How to Cope with an Injury
Sports injuries can happen even to the most advanced athletes. Such injuries vary in severity from those that need surgery to those that may simply require a break from routine workouts and activities. In either case, how can you cope with an injury while still wanting to keep active?
Injuries can really be a hindrance to staying active. They can greatly limit what you are able to do. Nonetheless, most physicians and physical therapists encourage certain exercises, even with an injury. Exercises promote healing, as well as muscular strength, stability, and flexibility.

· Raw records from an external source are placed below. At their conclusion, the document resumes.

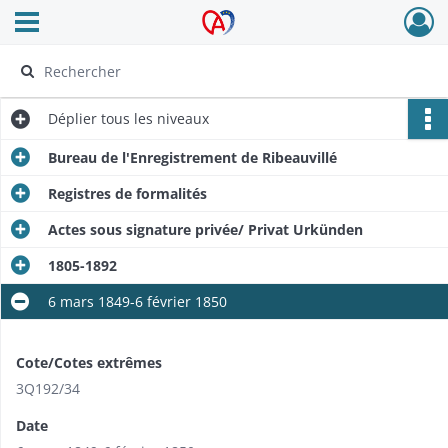
Ouvrir le menu déroulant
Archives Alsace - Colmar
Déplier
tous les niveaux
Bureau de l'Enregistrement de Ribeauvillé
Registres de formalités
Actes sous signature privée/ Privat Urkünden
1805-1892
6 mars 1849-6 février 1850
Cote/Cotes extrêmes
3Q192/34
Date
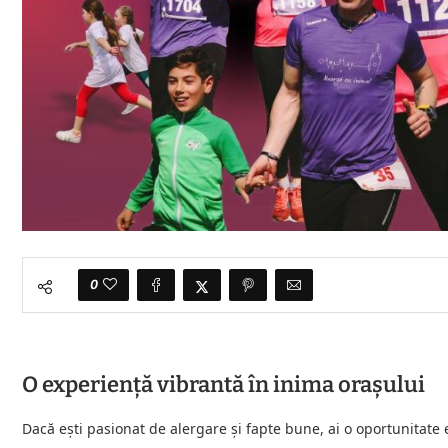
0
O experiență vibrantă în inima orașului
Dacă ești pasionat de alergare și fapte bune, ai o oportunitate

The nature and location of your injury will determine what exercises you can and cannot perform. With the advice and direction of your doctor and/or physical therapist, you should be able to determine which activities are best suited to your situation and which ones you should avoid. If one part of your body is completely immobilized, there is still probably some sort of exercise you can do to maintain a reasonable level of fitness.
Core exercises are vital in any rehab program following a sports injury, and they are a welcome addition to conditioning and prevention programs. A strong and stable core will help improve your performance, while preventing and treating injuries.

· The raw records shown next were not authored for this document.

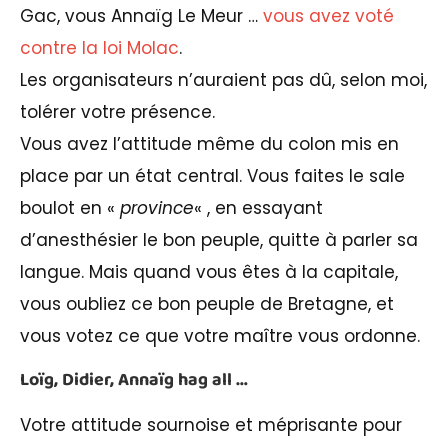
Gac, vous Annaïg Le Meur …
vous avez voté
contre la loi Molac
.
Les organisateurs n’auraient pas dû, selon moi,
tolérer votre présence.
Vous avez l’attitude même du colon mis en
place par un état central. Vous faites le sale
boulot en «
province
« , en essayant
d’anesthésier le bon peuple, quitte à parler sa
langue. Mais quand vous êtes à la capitale,
vous oubliez ce bon peuple de Bretagne, et
vous votez ce que votre maître vous ordonne.
Loïg, Didier, Annaïg hag all …
Votre attitude sournoise et méprisante pour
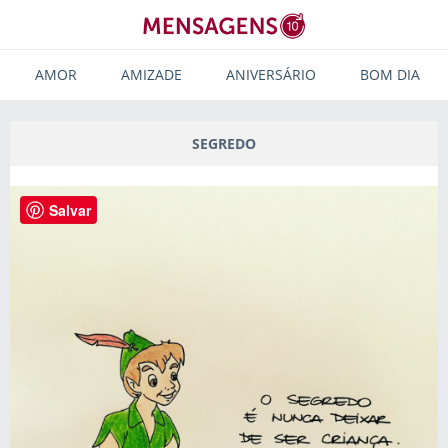
AMOR
AMIZADE
ANIVERSÁRIO
BOM DIA
SEGREDO
Salvar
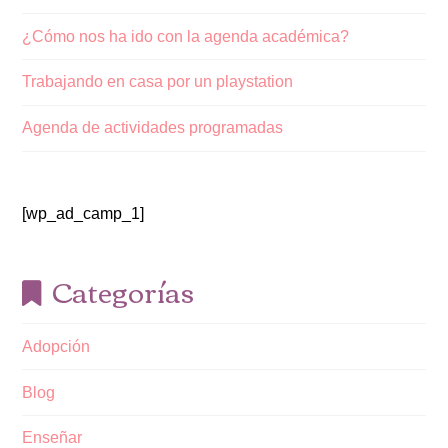
¿Cómo nos ha ido con la agenda académica?
Trabajando en casa por un playstation
Agenda de actividades programadas
[wp_ad_camp_1]
Categorías
Adopción
Blog
Enseñar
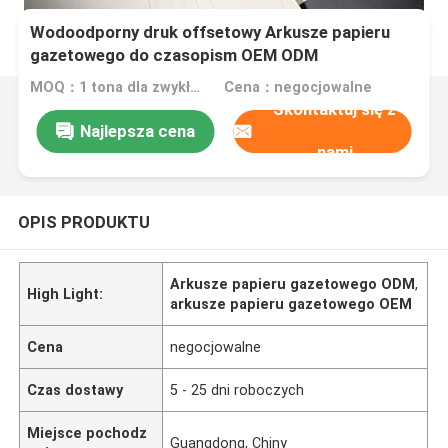
Wodoodporny druk offsetowy Arkusze papieru
gazetowego do czasopism OEM ODM
MOQ：1 tona dla zwykłego rozmiaru lub 10 ton dla specjalnego rozmiaru
Cena：negocjowalne
Skontaktuj się z
Najlepsza cena
nami
OPIS PRODUKTU
Arkusze papieru gazetowego ODM
,
High Light:
arkusze papieru gazetowego OEM
Cena
negocjowalne
Czas dostawy
5 - 25 dni roboczych
Miejsce pochodz
Guangdong, Chiny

The great thing about core exercises is that some can be performed anytime, anywhere, unbeknown to others. Simple, isometric contractions (tightening and relaxing) of the lower abdomen can really help tone and strengthen the core without too much effort.

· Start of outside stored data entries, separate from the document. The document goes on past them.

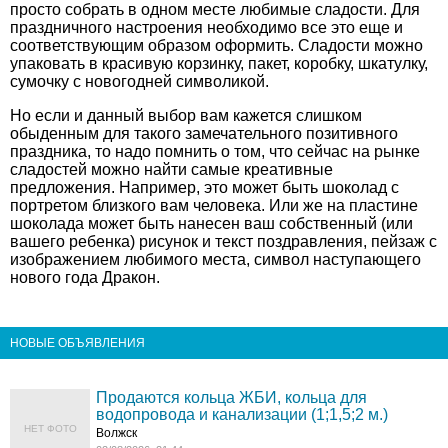
просто собрать в одном месте любимые сладости. Для
праздничного настроения необходимо все это еще и
соответствующим образом оформить. Сладости можно
упаковать в красивую корзинку, пакет, коробку, шкатулку,
сумочку с новогодней символикой.
Но если и данный выбор вам кажется слишком
обыденным для такого замечательного позитивного
праздника, то надо помнить о том, что сейчас на рынке
сладостей можно найти самые креативные
предложения
. Например, это может быть шоколад с
портретом близкого вам человека. Или же на пластине
шоколада может быть нанесен ваш собственный (или
вашего ребенка) рисунок и текст поздравления, пейзаж с
изображением любимого места, символ наступающего
нового года Дракон.
НОВЫЕ ОБЪЯВЛЕНИЯ
Продаются кольца ЖБИ, кольца для
водопровода и канализации (1;1,5;2 м.)
НЕТ ФОТО
Волжск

The abdominal crunch is another great core exercise, when done properly. (There are several variations on the crunch. The best ones will effectively target the lower abs, the hips, and the lower back.) Pushups can also strengthen the core muscles.
If you are unable to perform any other exercises due to a sports injury, you should at least strive to maintain a strong core. Building abdominal strength is essential to developing stability and balance throughout the rest of the body. A strong core helps you to get more power from your arms and legs. Even if your injury has incapacitated one of your limbs, it is essential to work on having strong abdominal muscles.
Engaging in Cardiovascular Workouts When Recovering from an Injury
As you recuperate from your injury, it may become necessary to take an extended break from certain exercise routines to protect the injured body part. In situations such as this, substitute exercises that you CAN perform for those that you were accustomed to performing prior to getting hurt. According to fitness studies, you can maintain your current level of cardio fitness by exercising at 70 percent of your maximal oxygen uptake (VO2 max) as little as once per week.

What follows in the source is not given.